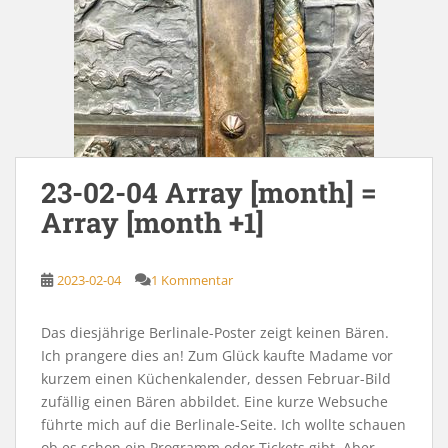
23-02-04 Array [month] =
Array [month +1]
2023-02-04
1 Kommentar
Das diesjährige Berlinale-Poster zeigt keinen Bären.
Ich prangere dies an! Zum Glück kaufte Madame vor
kurzem einen Küchenkalender, dessen Februar-Bild
zufällig einen Bären abbildet. Eine kurze Websuche
führte mich auf die Berlinale-Seite. Ich wollte schauen
ob es schon ein Programm oder Tickets gibt. Aber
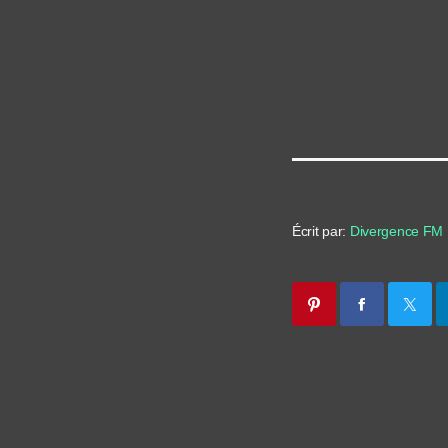
Écrit par:
Divergence FM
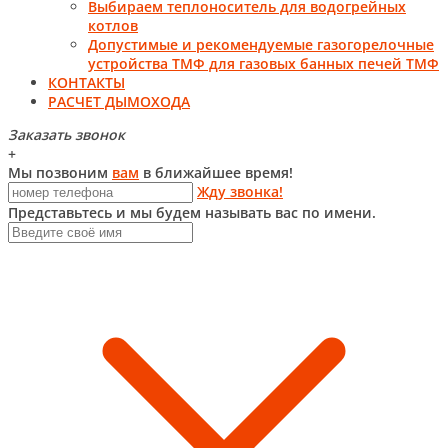
Выбираем теплоноситель для водогрейных
котлов
Допустимые и рекомендуемые газогорелочные
устройства ТМФ для газовых банных печей ТМФ
КОНТАКТЫ
РАСЧЕТ ДЫМОХОДА
Заказать звонок
+
Мы позвоним
вам
в ближайшее время!
Жду звонка!
Представьтесь и мы будем называть вас по имени.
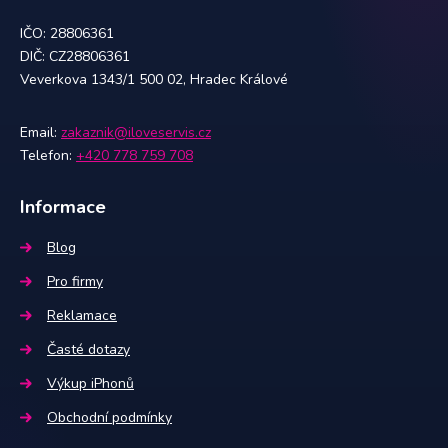
IČO: 28806361
DIČ: CZ28806361
Veverkova 1343/1 500 02, Hradec Králové
Email:
zakaznik@iloveservis.cz
Telefon:
+420 778 759 708
Informace
Blog
Pro firmy
Reklamace
Časté dotazy
Výkup iPhonů
Obchodní podmínky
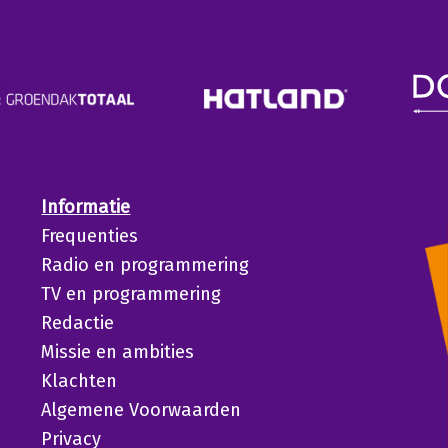
Informatie
Frequenties
Radio en programmering
TV en programmering
Redactie
Missie en ambities
Klachten
Algemene Voorwaarden
Privacy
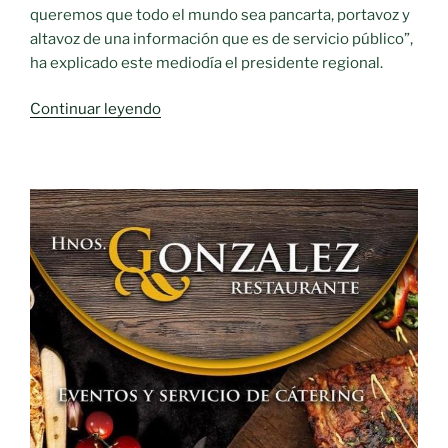
queremos que todo el mundo sea pancarta, portavoz y
altavoz de una información que es de servicio público”,
ha explicado este mediodía el presidente regional.
«Castilla-
Continuar leyendo
La
Mancha
enviará
este
martes
casi
dos
millones
de
SMS
para
informar
sobre
la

+ + + + +

◆ **AIM OF THE TASK**:
Your copy of the listing should match it exactly, apart from the pictures, which are left out.

◆ **YOUR RESPONSE**:
23-02-04 Array [month] =
Array [month +1]
2023-02-04
1 Kommentar
Das diesjährige Berlinale-Poster zeigt keinen Bären.
Ich prangere dies an! Zum Glück kaufte Madame vor
kurzem einen Küchenkalender, dessen Februar-Bild
zufällig einen Bären abbildet. Eine kurze Websuche
führte mich auf die Berlinale-Seite. Ich wollte schauen
ob es schon ein Programm oder Tickets gibt. Aber
Écrit par:
Divergence FM
Выбираем теплоноситель для водогрейных
котлов
Допустимые и рекомендуемые газогорелочные
устройства ТМФ для газовых банных печей ТМФ
КОНТАКТЫ
РАСЧЕТ ДЫМОХОДА
Заказать звонок
+
Мы позвоним
вам
в ближайшее время!
Жду звонка!
Представьтесь и мы будем называть вас по имени.
IČO: 28806361
DIČ: CZ28806361
Veverkova 1343/1 500 02, Hradec Králové
Email:
zakaznik@iloveservis.cz
Telefon:
+420 778 759 708
Informace
Blog
Pro firmy
Reklamace
Časté dotazy
Výkup iPhonů
Obchodní podmínky
Informatie
Frequenties
Radio en programmering
TV en programmering
Redactie
Missie en ambities
Klachten
Algemene Voorwaarden
Privacy
queremos que todo el mundo sea pancarta, portavoz y
altavoz de una información que es de servicio público”,
ha explicado este mediodía el presidente regional.
«Castilla-
Continuar leyendo
La
Mancha
enviará
este
martes
casi
dos
millones
de
SMS
para
informar
sobre
la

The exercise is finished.